Au fil des années, les lecteurs ont pu croiser de nombreux noms familiers sur la couverture de leurs comics. Samuel L. Jackson, Rosario Dawson, Nicolas Cage, pour ne citer qu’eux, ont déjà participé à la création de leurs propres bandes dessinées. Plus récemment, Keanu Reeves et Emilia Clarke se sont inscrits dans cette même mouvance. Mais qu’est-ce qui attire autant ces grands noms vers l’univers du comics ?
Le point de départ
« Parfois, c’est pour se flatter eux-mêmes ou pour avoir une meilleure relation avec leurs fans, explique Rich Johnston, fondateur du site Bleeding Cool et spécialiste de l’industrie.
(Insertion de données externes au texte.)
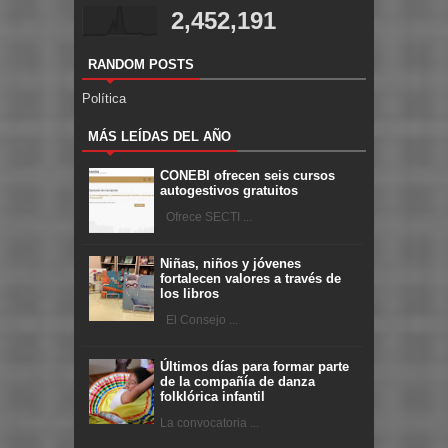
2,452,191
RANDOM POSTS
Política
MÁS LEÍDAS DEL AÑO
CONEBI ofrecen seis cursos
autogestivos gratuitos
Ofrece SECTI ...
Niñas, niños y jóvenes
fortalecen valores a través de
los libros
El Consejo ...
Últimos días para formar parte
de la compañía de danza
folklórica infantil
La convocatoria ...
Parfois, c’est pour approfondir une idée qu’ils ont eue avec des collaborateurs talentueux, ou parce qu’ils ont une histoire qu’ils ont désespérément envie de raconter. »
Arnaud Tomasini, rédacteur en chef du site spécialisé Comicsblog, met également en avant l’intérêt sincère de certains d’entre eux pour cet art. « Je pense qu’ils sont sincèrement passionnés par le monde de la BD. Ils voient toute la puissance narrative et graphique qui se dégage de ce médium. »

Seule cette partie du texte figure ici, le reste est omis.